Abstract Thinking

 

Over the next few months I intend to attempt to write a paper on the Seven Sides of  Educational Leadership for possible publication in an academic journal.

The first part of the process is to come up with an abstract.  Does the following: a) make any sense; b) provide an expectation about what the paper might be about; and c) entice the reader to read the full paper.

Changing the Metaphor; Changes the Theory; Changes the Practice: Developing a Multiple Metaphor Model of Educational Leadership.
 
Existing models of educational leadership are dominated by approaches, which try to reduce the change process to a series of sequential steps, in the assumption that if done in the correct order they will result in success. Such thinking has led educational leaders into bureaucratic, technical and mechanistic leadership approaches.

The approach described here taps into educational leaders’ intuitive appreciation of the change process and develops a meaningful tool with which to analyse, plan and effect ‘real’ cultural change in the complex environment of education.

Throughout human history metaphors have been recognised as a way in which to help people understand and interact with phenomena which otherwise would be too abstract and too complex. The multiple metaphor model uses a kaleidoscope of seven inter-connecting metaphors which have emerged and been tested over a ten year period in a variety of education settings.

The model, referred to in this paper as the Seven Sides of Educational Leadership, enables the leader to effect substantial and sustainable change through a form of leadership that is more suited to the challenges facing education in the 21st century, than the technical model of leadership that so dominates current leadership practice around the world.

3 thoughts on “Abstract Thinking

  1. The first paragraph, with step-by-step approaches leading into bureaucratic (etc) approaches, is a bit circular.

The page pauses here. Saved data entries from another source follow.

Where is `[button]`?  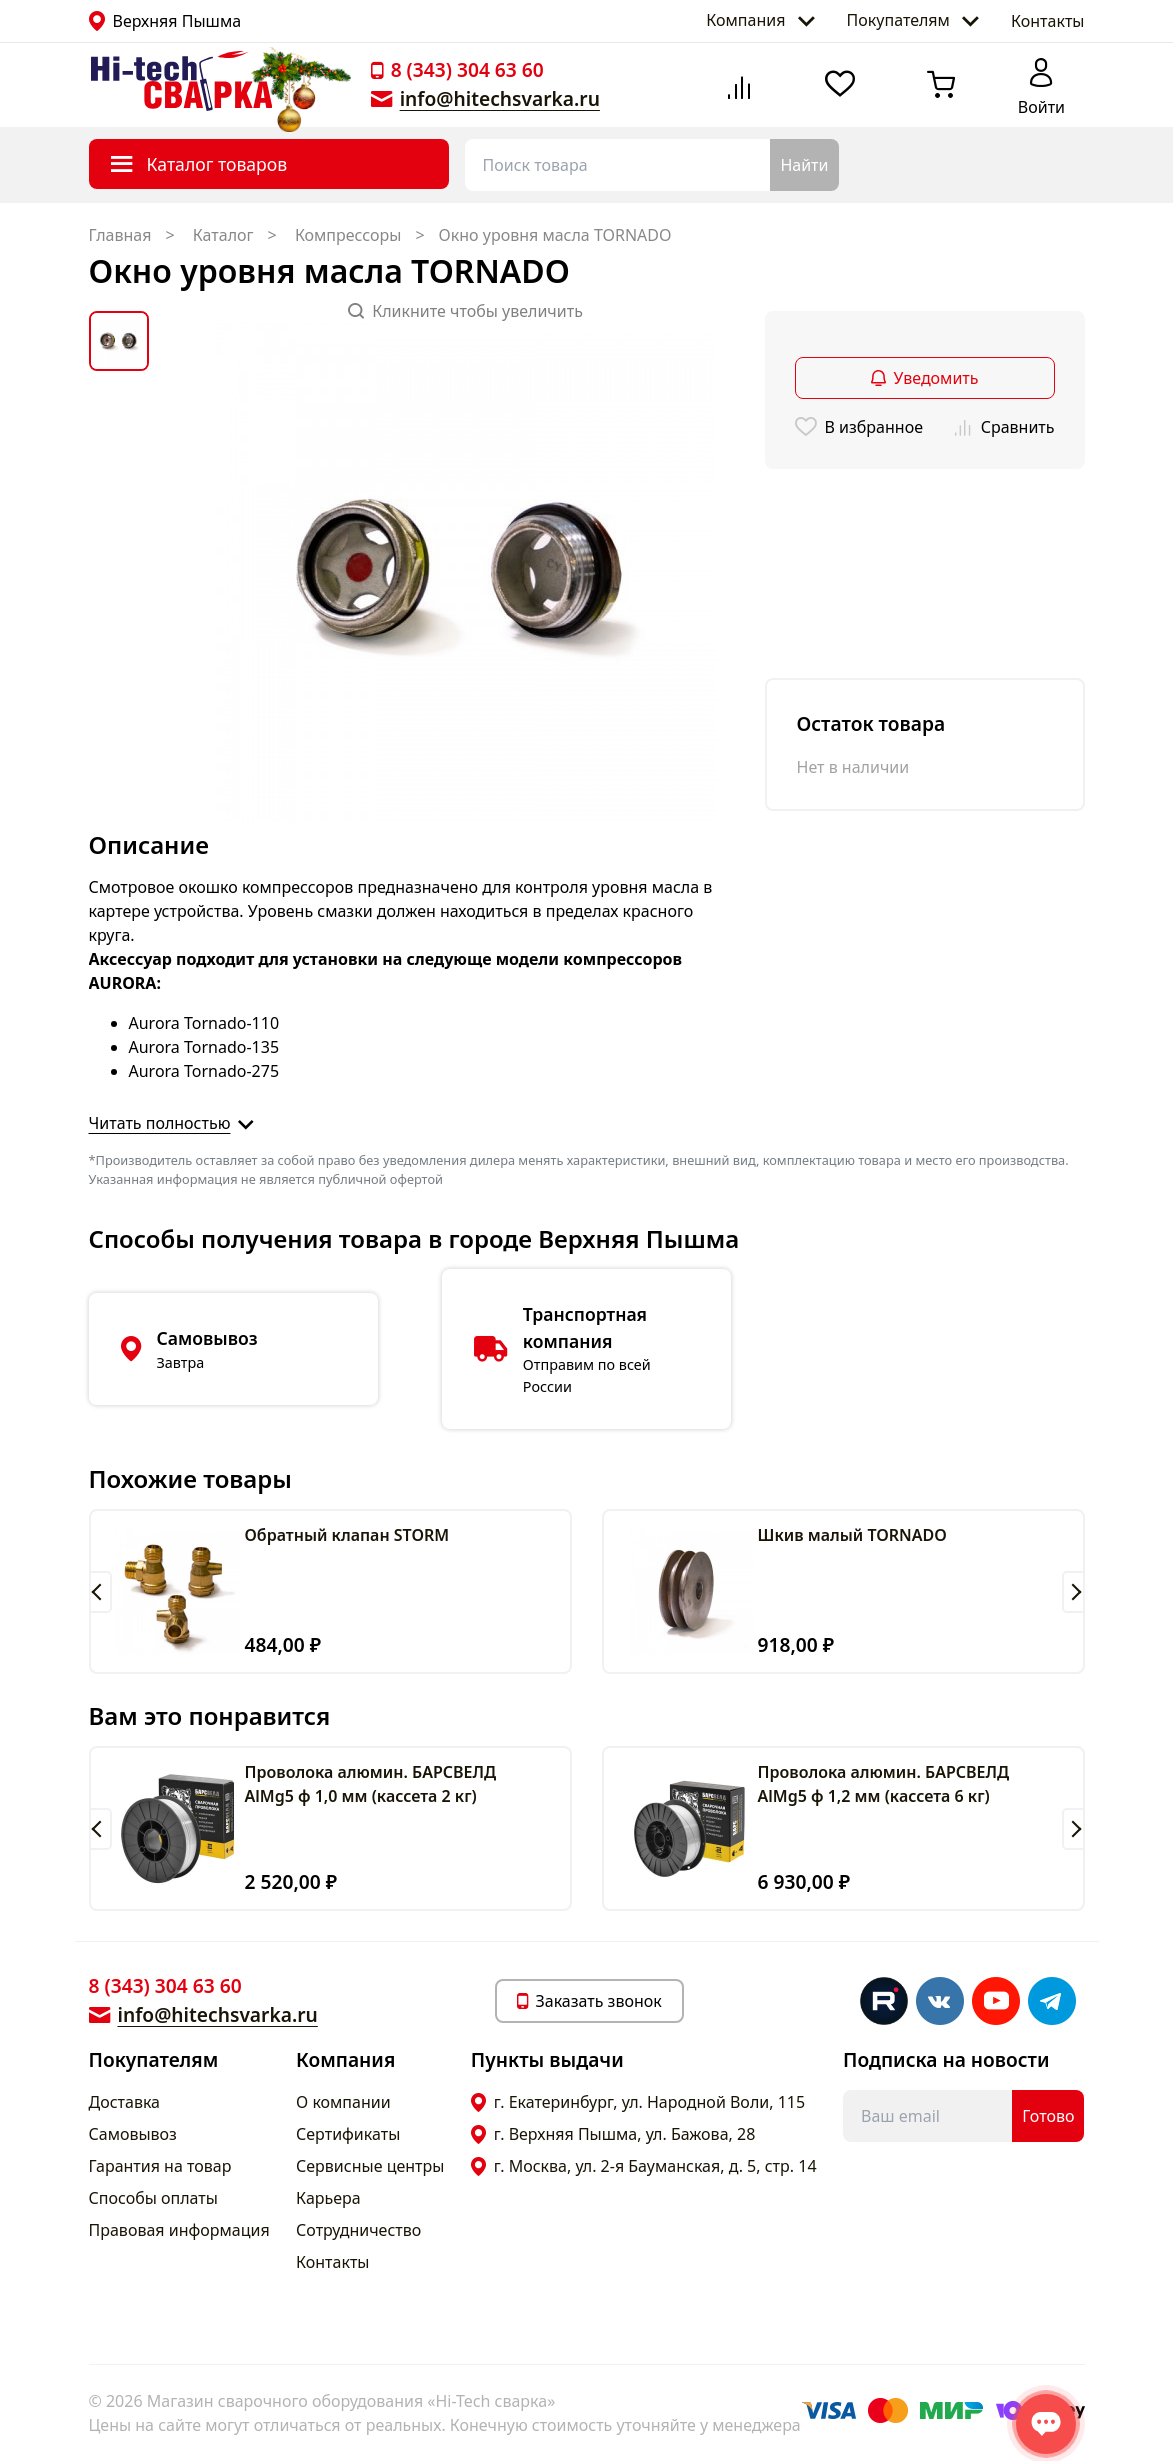 [button] is located at coordinates (100, 1592). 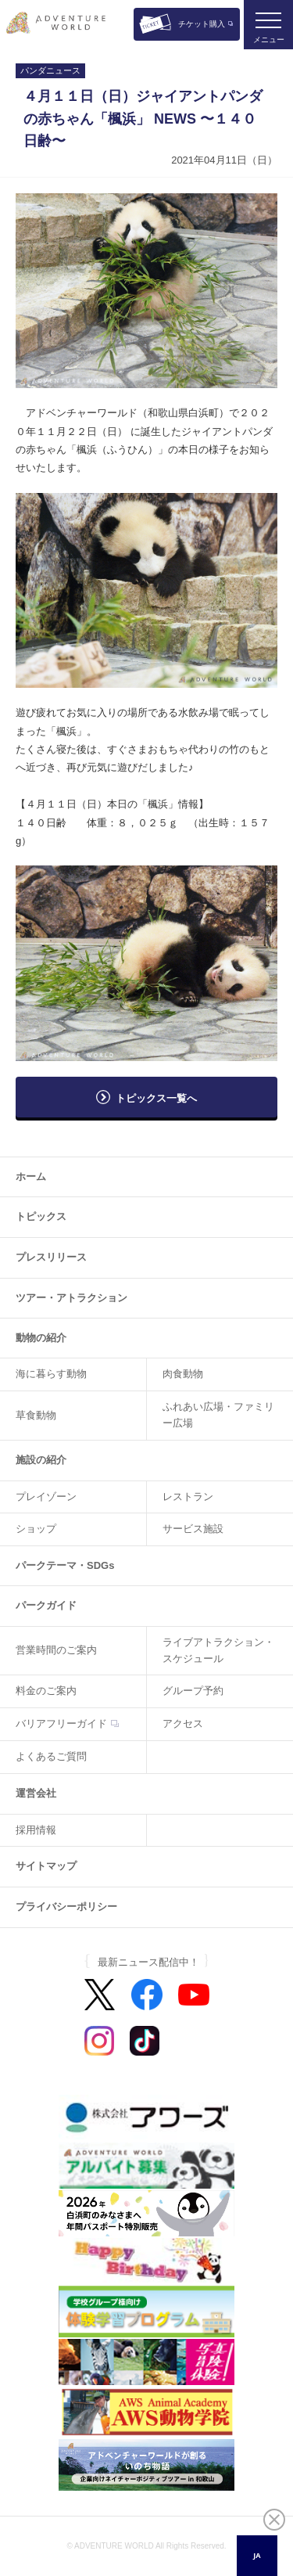 Image resolution: width=293 pixels, height=2576 pixels. What do you see at coordinates (51, 1374) in the screenshot?
I see `海に暮らす動物` at bounding box center [51, 1374].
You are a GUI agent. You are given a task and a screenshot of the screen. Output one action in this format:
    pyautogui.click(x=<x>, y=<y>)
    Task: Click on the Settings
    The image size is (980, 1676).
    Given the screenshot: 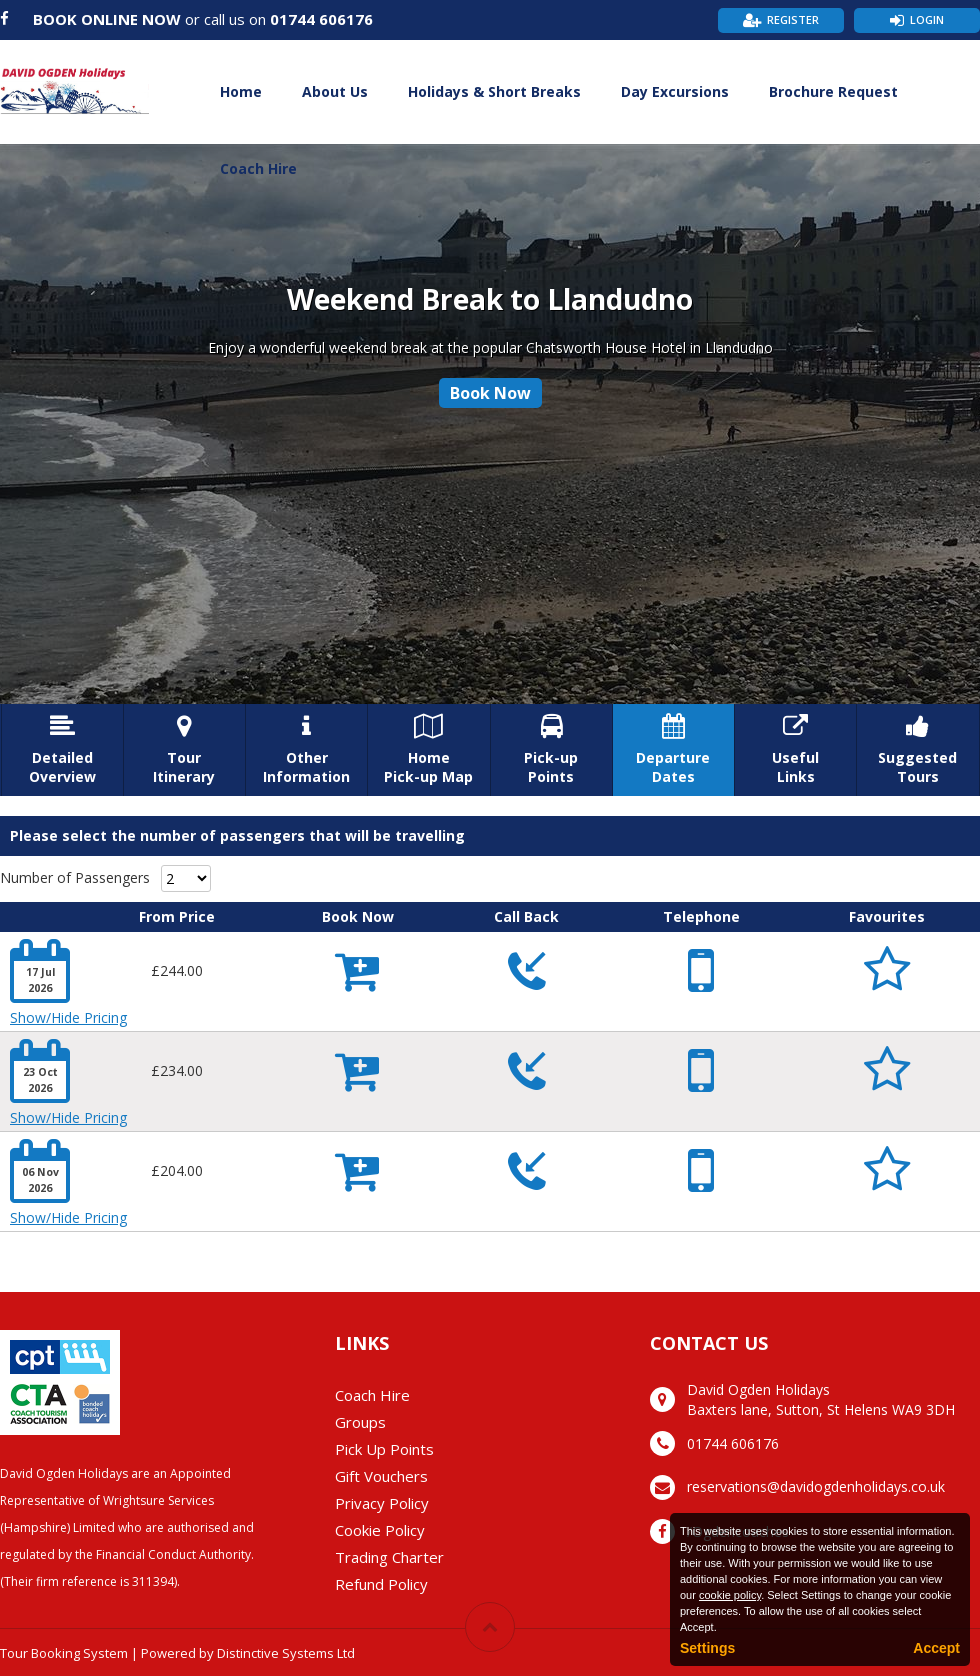 What is the action you would take?
    pyautogui.click(x=707, y=1648)
    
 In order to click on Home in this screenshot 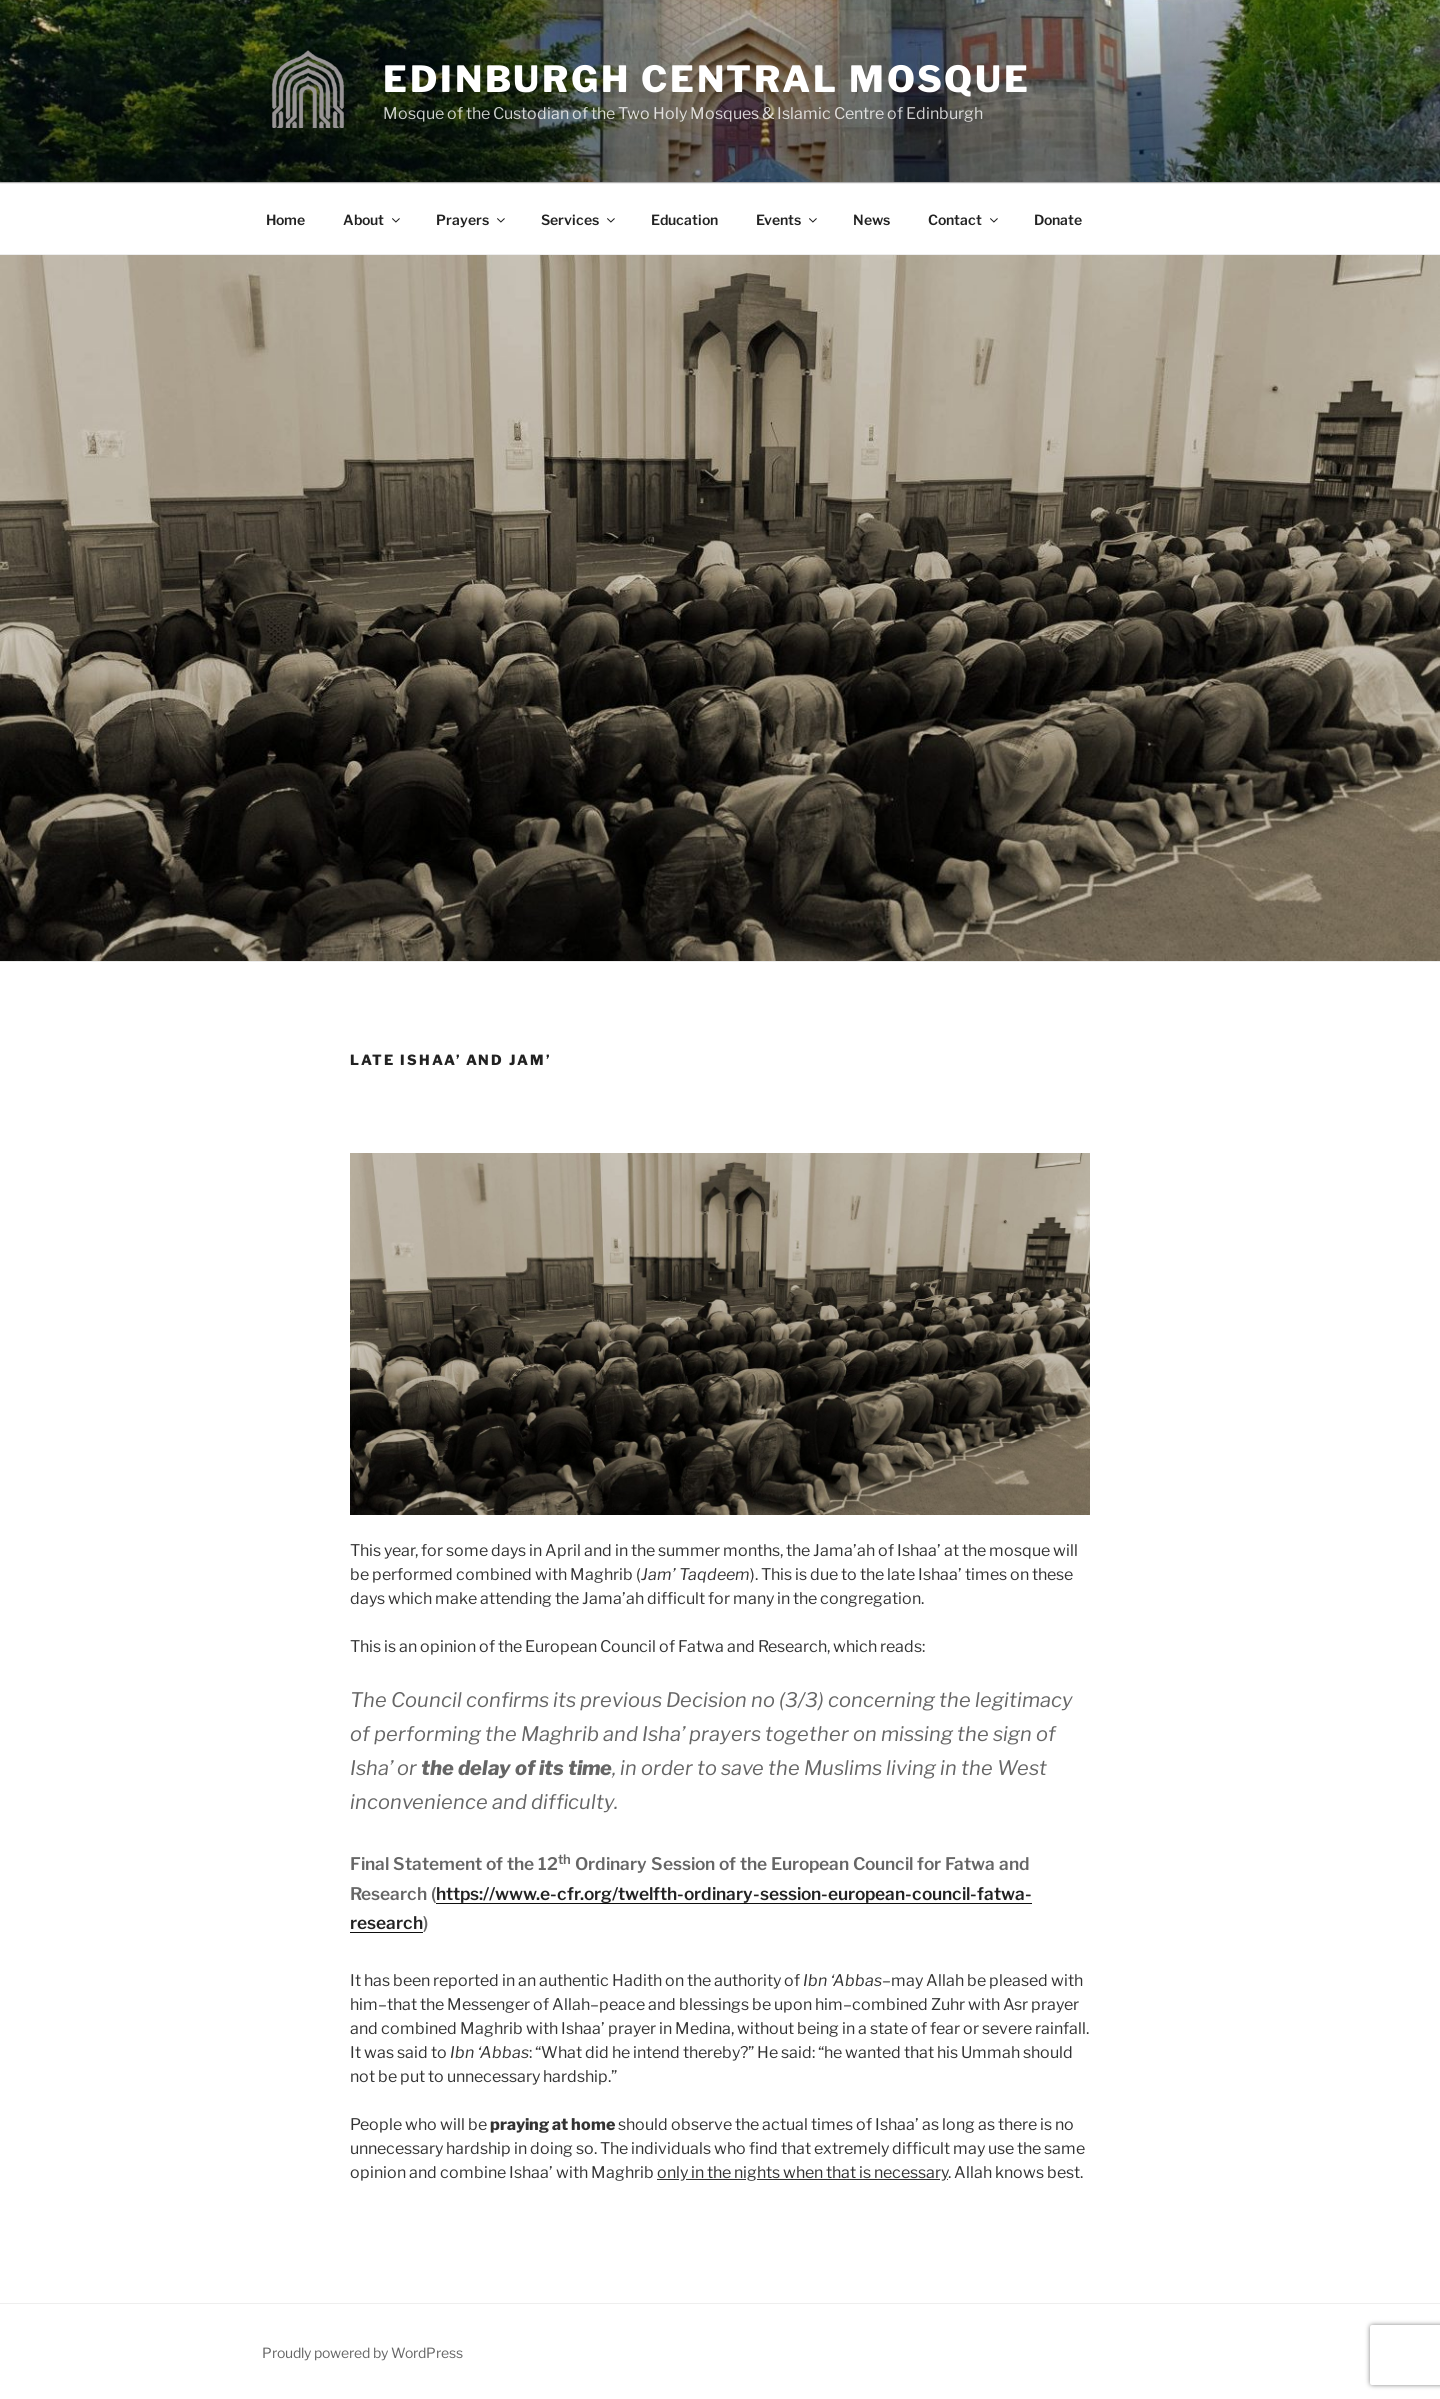 , I will do `click(285, 219)`.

    It might be better to say a bit more about what you mean by “such thinking”. Perhaps the key point here is that making a change in education can’t be like operating a lever on a predictable, stable machine because the number of different perspectives involved mean that the problem situations cannot be defined in any unique way.

  2. I think it reads well.

    One point though…Towards the end of the Abstract you have mentioned a reliance on technical model of leadership practice and also earlier processes that have lead educational leaders to technical practices. It might be a good idea to justify this statement i.e. an example. Can you really say for sure that technical models “dominate” without evidence?

    Love the kalidescope metaphor though! I like the idea of all the components moving inside the kalidescope and alligning in different ways ( systems thinking and evolving)to produce different focus and vision.
    Have you seen Colin Beard’s experiential learning Combination Lock? – a series of tumblers moving indepentantly and alligning in different ways producing different results, learning outcomes etc.- great stuff.